There comes a point in life when you understand your children were never meant to remain inside your world forever. The entire purpose of raising them was so they could eventually build one of their own.
And when they do it well, you may discover something strange: they no longer need your advice every step of the way.
My son didn’t build his life by constantly calling me for direction. He became his own man. And sitting there in Idaho, I realized something simple but important:
That isn’t failure.
That’s completion.
I raised the man, and he became a man.
Another moment from the trip stayed with me too.
Back around the year 2000, my son’s mother-in-law bought an old three-story Victorian house in town, called The Warren House. She wanted to turn it into an antique store, and they called me to come up and remodel it.
That meant something to me.
There were craftsmen in that town they could have hired, but they called me.
And I worked on that place like a man possessed.
I’d start around eight in the morning and work until nearly midnight most nights. One evening, I walked across the street to a gas station to grab something to eat, and the woman behind the counter looked at me and said, “Don’t you ever sleep? I see those lights on in that house all hours of the night.”
I laughed, but the truth was, I had poured myself into that place completely.
It wasn’t just construction to me.
I wanted to bring that old house back to life. I wanted to restore its dignity and character. I wanted the work to matter. And yes, if I’m being honest, part of me wanted my son and his family to look at it and feel proud that I had done it.
Years later, I learned the house had changed hands. At one point it became a restaurant, and somewhere in my imagination, I pictured this beautiful upscale little place with atmosphere and charm. White tablecloths. Soft lighting. Something that matched the spirit of the old Victorian house itself.
I even thought about bringing old remodel photos to the owner someday.
But when I finally walked inside, it was a pizza place.
Not bad.
Not wrong.
Just completely different from the world I had imagined.
And standing there, I realized how often fantasy and reality quietly part ways while we aren’t looking.
The house moved on.
My son moved on.
Life moved on.
And none of it was personal.
That may be one of the hardest things to understand as we get older. Not rejection – just recognition. People continue building lives in directions that make sense to them, not necessarily in directions that include us at the center anymore.

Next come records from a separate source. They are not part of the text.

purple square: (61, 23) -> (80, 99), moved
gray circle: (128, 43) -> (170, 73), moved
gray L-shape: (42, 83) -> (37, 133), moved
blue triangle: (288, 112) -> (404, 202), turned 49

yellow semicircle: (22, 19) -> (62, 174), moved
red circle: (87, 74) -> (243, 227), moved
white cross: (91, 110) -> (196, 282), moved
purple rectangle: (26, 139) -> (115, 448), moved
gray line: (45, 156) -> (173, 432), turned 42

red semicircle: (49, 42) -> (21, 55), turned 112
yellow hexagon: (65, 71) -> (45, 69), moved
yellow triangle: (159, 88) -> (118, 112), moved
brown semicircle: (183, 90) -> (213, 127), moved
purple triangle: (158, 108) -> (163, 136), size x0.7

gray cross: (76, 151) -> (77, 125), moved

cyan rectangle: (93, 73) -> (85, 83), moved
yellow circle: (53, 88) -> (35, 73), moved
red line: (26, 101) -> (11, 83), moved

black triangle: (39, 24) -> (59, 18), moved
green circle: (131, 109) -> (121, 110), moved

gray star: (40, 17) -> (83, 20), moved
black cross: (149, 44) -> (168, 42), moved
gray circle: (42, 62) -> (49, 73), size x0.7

That doesn’t mean we failed them.
And it doesn’t mean they failed us.
It simply means life kept moving.
Oddly enough, I realized this same thing applies to music, too.
I put my thoughts, heart, and soul into songs the same way I put myself into that old house. Once they’re finished, they leave my hands and enter someone else’s world.

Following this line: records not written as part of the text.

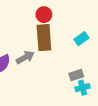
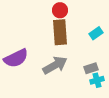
gray arrow: (25, 57) -> (55, 65), moved, size x1.4

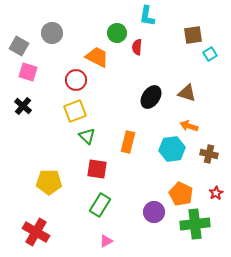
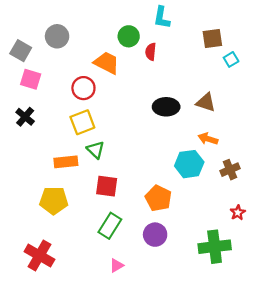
black ellipse: (151, 97) -> (166, 107), turned 55
orange rectangle: (128, 142) -> (66, 162), moved, turned 70
brown cross: (209, 154) -> (230, 170), turned -36
orange pentagon: (181, 194) -> (158, 198), moved
purple circle: (154, 212) -> (155, 235), moved

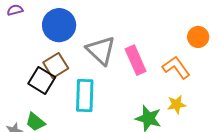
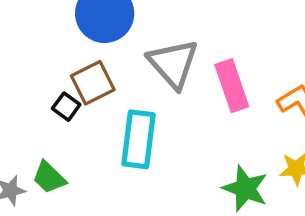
black square: (42, 80) -> (66, 107), size x0.6

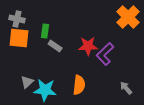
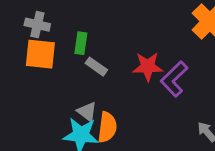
gray triangle: (27, 82) -> (87, 112), moved, turned -40
orange semicircle: (79, 85) -> (107, 127), moved

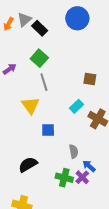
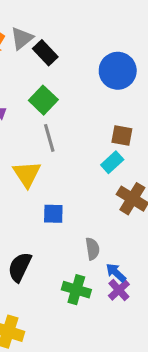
blue circle: (77, 18) -> (118, 71), moved
cyan rectangle: (77, 106) -> (112, 162), moved
black semicircle: (28, 165) -> (20, 267), turned -36
purple cross: (82, 177) -> (119, 290), moved

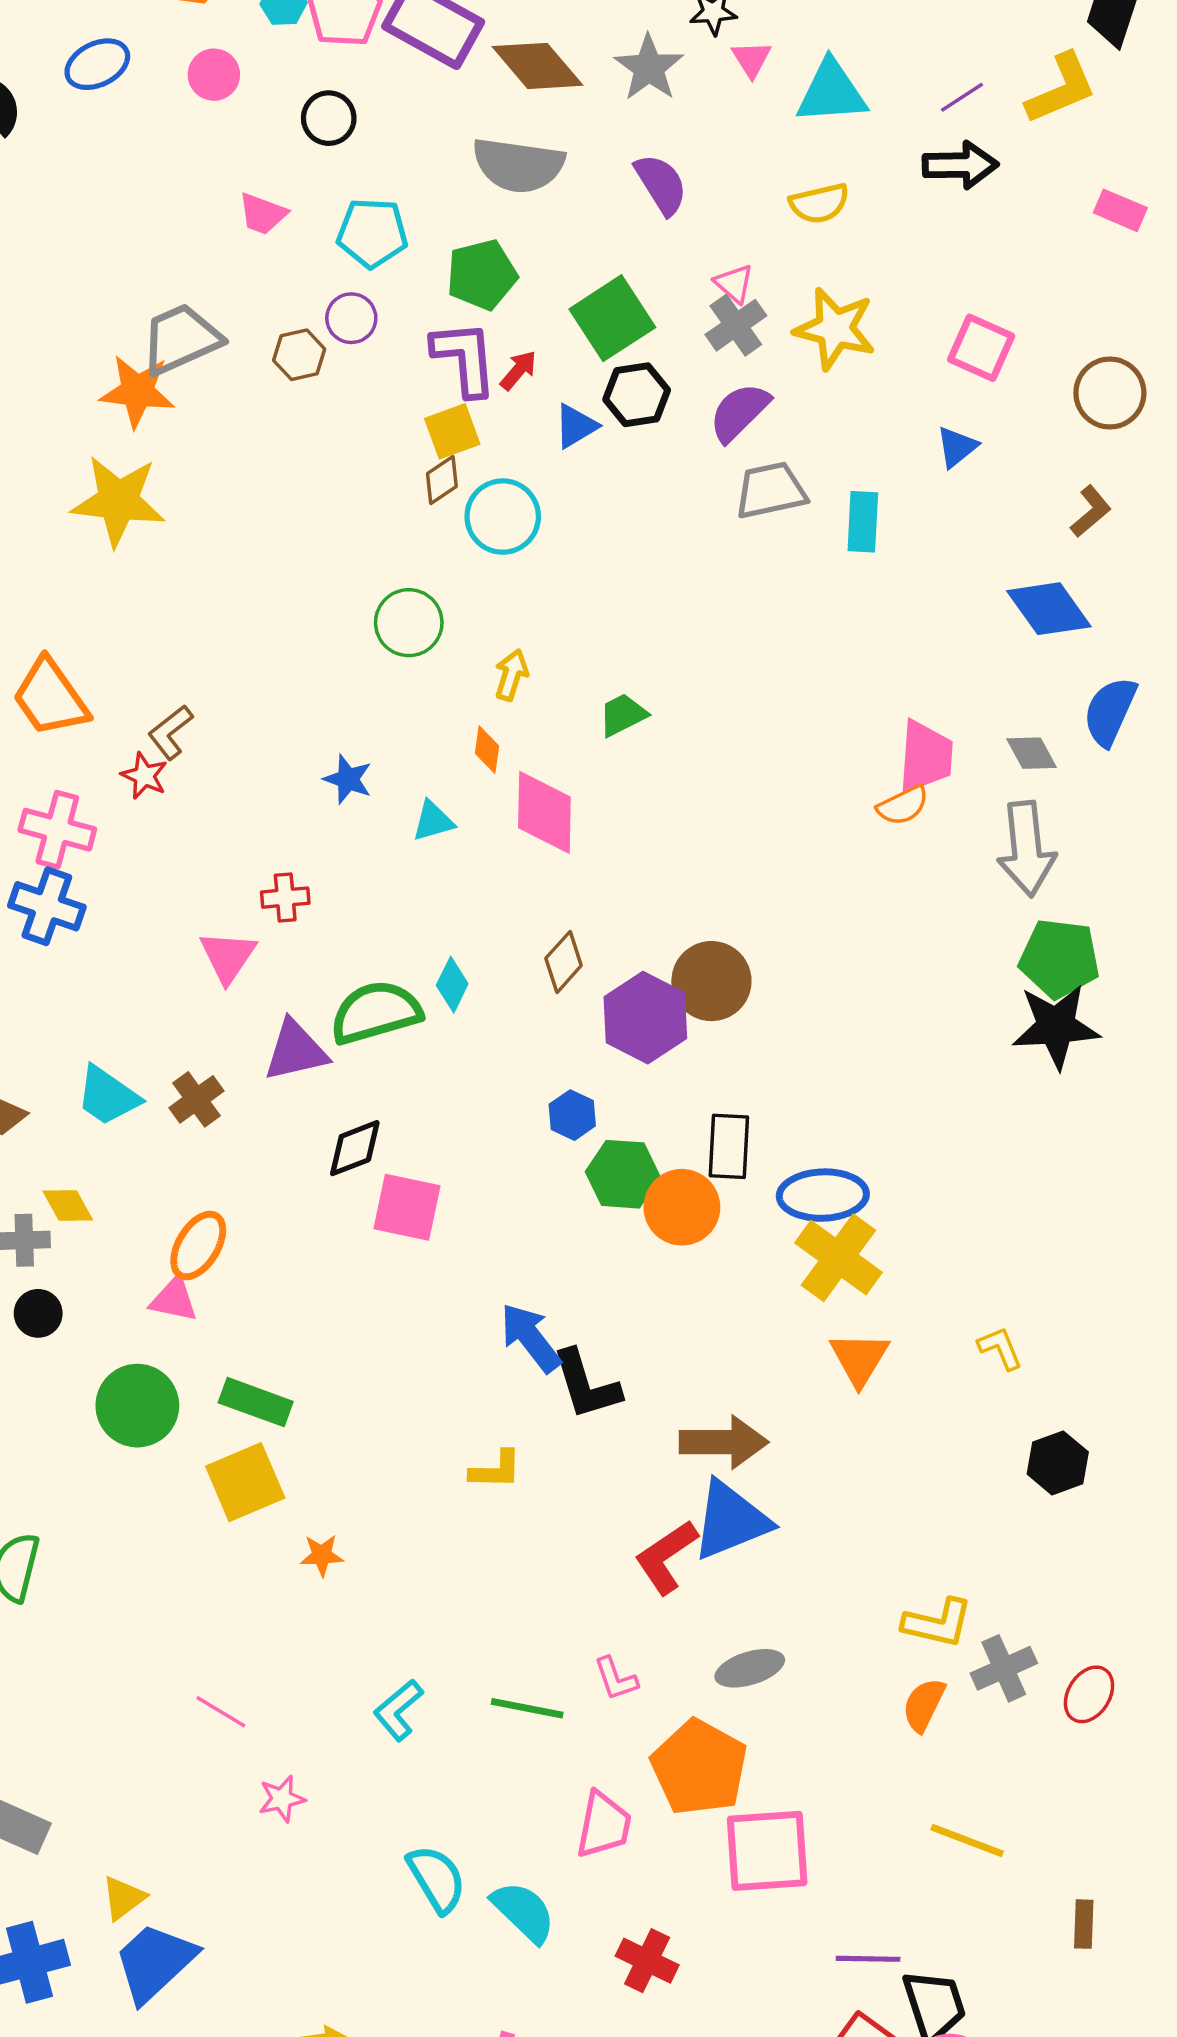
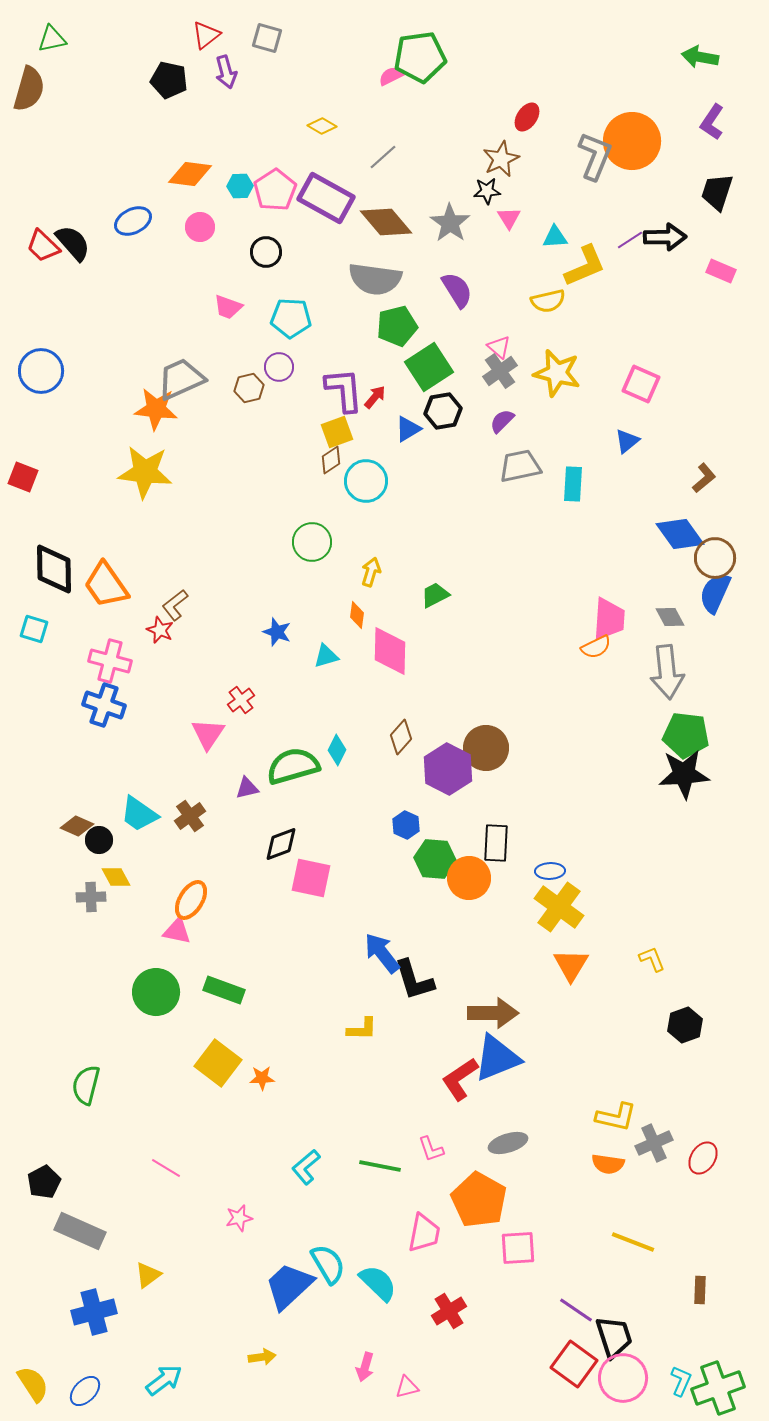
yellow L-shape: (1061, 89) -> (585, 266), moved
cyan triangle: (832, 92) -> (555, 237), size x0.6
black arrow: (960, 165) -> (665, 237), moved
pink rectangle: (1120, 210) -> (721, 271), moved
green pentagon: (482, 275) -> (397, 326), moved
brown circle: (1110, 393) -> (715, 558), moved
purple semicircle: (739, 412) -> (502, 421), size x0.7
red cross: (285, 898) -> (241, 700), turned -32
purple triangle: (296, 1051) -> (247, 788), size x0.6
blue ellipse: (823, 1195) -> (550, 871), size x0.6
black circle: (38, 1313) -> (99, 840), moved
yellow square: (245, 1482) -> (218, 1063), moved, turned -30
orange semicircle: (924, 1705) -> (608, 1164), turned -108
pink line: (221, 1712) -> (166, 1168), moved
pink square: (767, 1851) -> (518, 1248), size x0.7
purple line: (868, 1959) -> (576, 1310), turned 33
red cross: (647, 1961) -> (449, 1311), turned 32
blue trapezoid: (155, 1962) -> (289, 1286), moved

Some people connect deeply to them.
Some don’t.
My son loves country music. I’ll send him one of my blues songs, and there may not be much reaction at all. But that doesn’t take anything away from the song or from what I put into creating it. It simply means his tastes and mine are different.

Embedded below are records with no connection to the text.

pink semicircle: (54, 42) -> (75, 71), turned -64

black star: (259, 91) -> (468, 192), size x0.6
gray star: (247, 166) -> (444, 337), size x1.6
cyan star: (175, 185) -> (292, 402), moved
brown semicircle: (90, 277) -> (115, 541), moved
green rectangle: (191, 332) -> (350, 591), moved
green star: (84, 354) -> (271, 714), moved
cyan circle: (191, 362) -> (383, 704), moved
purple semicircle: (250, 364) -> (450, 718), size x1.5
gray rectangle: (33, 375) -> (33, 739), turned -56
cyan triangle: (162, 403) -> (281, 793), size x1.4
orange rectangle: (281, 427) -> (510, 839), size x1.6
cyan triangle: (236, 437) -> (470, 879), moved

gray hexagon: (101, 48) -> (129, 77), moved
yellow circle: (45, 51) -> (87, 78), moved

And maybe that’s the lesson underneath all of this.
We don’t really control what happens to the things we create once they leave us.
Not children.
Not houses.
Not songs.
Not dreams.
We can pour our love, work, pride, talent, and identity into them. We can do the very best we know how to do. But, eventually, we have to let them belong to the world instead of belonging only to us.
The strange thing is, I left Idaho feeling both proud and responsible at the same time. Proud of the life my son built. Responsible for continuing to build one of my own.
Because maybe the edge isn’t where life ends.
Maybe the edge is where we finally realize we still have more life to create for ourselves.
Did any of your dreams for your children came to be? How do you feel about that? Do you keep living your own life – and do you respect their own life choices? What does life look like for you today, and do you feel responsible to continue building it?